Originalism — trying to follow the intent of the writers of the Constitution — is a risky business. So is basing one’s ethics on the bible. Why? Because you may end up looking like Mr. Taney or Mr. Dew.

The Supreme Court’s 1857 Dred Scott decision declared that black Americans, even free ones, could not be citizens of the United States and were not entitled to rights. The majority opinion, written by Chief Justice Roger B. Taney, stated that blacks

are not included, and were not intended to be included, under the word “citizens” in the Constitution, and can therefore claim none of the rights and privileges which that instrument provides for and secures to citizens of the United States. On the contrary, they were at that time [1787] considered as a subordinate and inferior class of beings who had been subjugated by the dominant race, and, whether emancipated or not, yet remained subject to their authority, and had no rights or privileges but such as those who held the power and the government might choose to grant them. It is not the province of the court to decide upon the justice or injustice, the policy or impolicy, of these laws. The decision of that question belonged to the political or lawmaking power, to those who formed the sovereignty and framed the Constitution. The duty of the court is to interpret the instrument they have framed with the best lights we can obtain on the subject, and to administer it as we find it, according to its true intent and meaning when it was adopted…

Taney reiterated:

[Blacks] had for more than a century before been regarded as beings of an inferior order, and altogether unfit to associate with the white race either in social or political relations, and so far inferior that they had no rights which the white man was bound to respect, and that the Negro might justly and lawfully be reduced to slavery for his benefit. He was bought and sold, and treated as an ordinary article of merchandise and traffic whenever a profit could be made by it. This opinion was at that time fixed and universal in the civilized portion of the white race.
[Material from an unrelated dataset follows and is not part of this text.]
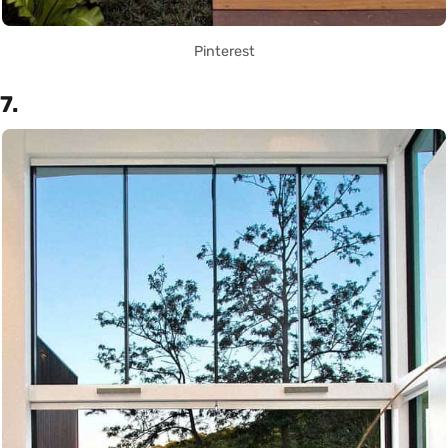
Pinterest
7.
The Declaration is mentioned often as well:

“We hold these truths to be self-evident: that all men are created equal; that they are endowed by their Creator with certain unalienable rights; that among them is [sic] life, liberty, and the pursuit of happiness…”

The general words above quoted would seem to embrace the whole human family, and if they were used in a similar instrument at this day would be so understood. But it is too clear for dispute that the enslaved African race were not intended to be included…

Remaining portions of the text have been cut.